Imagine what you could create if you could create and distribute a physical product as easily as a digital one.
3D Printing is an incredible resource for small companies and entrepreneurs. It allows you to start with an idea, create a prototype, and increase products from 1 unit, to 10, to 100, to 1000, to 20000, all without ever putting out the capital traditionally needed to produce a hardware product for setup and tooling like injection molds.
3D Printing also lets companies change a product immediately, simply by changing a 3D design file. Immediately every part created afterwards has that update. Again without having to go through the challenge of changing tooling.
Production 3D Printing literally makes it possible to create, launch, and scale hardware products as easily as software products. And we want to demonstrate this.
Over the next few months Slant 3D and Slant Concepts will be launching a new product nearly every week. Some will be launched on Kickstarter and others on the SlantStore (more on that later). Each product will be unique and will attempt to demonstrate how 3D printing manufacturing makes the product better than any other manufacturing process would.
The first product, which is launching this Friday on Kickstarter, are the Buggles. The Buggles are a disposable biodegradable Flytrap. They are meant to be a discreet and simple way of fixing the fly fly issues all of us are experiencing this summer at Picnics and in our homes.
3D Printing is not a very good personal technology. But it is an incredibly useful manufacturing technology. Because it lets a kid with a laptop create and scale a company, around a physical product, as easily as that kid could around a software product. 3D Printing is not slow or expensive, when it is used in production. Please join us this summer as we prove this again and again.
3D Printing is becoming a common method for producing parts and toys by small independent creators all over the world. These people often maintain several printers in their home or shop in order to make the products that they have created.
But if you are just starting out or trying to grow, the time and expense of your own personal 3D printers can make them prohibitive. Personal printers often cost $500-$3000 which, for a small cottage business is a high startup cost.
But with production 3D printing you can just upload you models and have your manufacturer hold them in digital inventory. That is, there is a onetime preparation fee, and then the part is ready to be printed forever. When an order comes in it is pushed to the manufacturer who will access the digital file and print the design.
And since companies like Slant 3D support dropshipping you can enter into a monthly plan where you pay a flat fee for each shipment and have Slant 3D print and ship the part only when it is ordered.

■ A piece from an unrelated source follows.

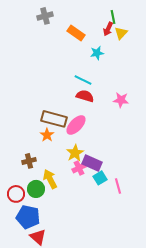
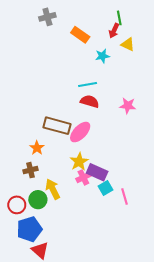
yellow triangle: (121, 33) -> (128, 44), moved, turned -48
cyan line: (83, 80) -> (88, 85), turned -36
orange star: (47, 135) -> (37, 148), moved
blue pentagon: (28, 217) -> (29, 229), turned -30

This means you can create a business for basically zero upfront cost, and only pay the cost of manufacturing on a per-part basis. It is a lot like posting an app to the Appstore. You just create a digital design and it is copied when the design is ordered.
An Alternative method to operating on a small scale is to order inventory in small quantities for you to hold and then ship, like a traditional retailer. Again the design would be held in "digital inventory" by Slant 3D, and when you need 10-100 pieces for your stock you just send a message and the pieces will be printed and shipped to you within a few days.
And whenever you want to grow you business or add new products, you basically just send an e-mail. No more affording, maintaining, and operating your own printers. Just design great products without having to pay for them until they sell.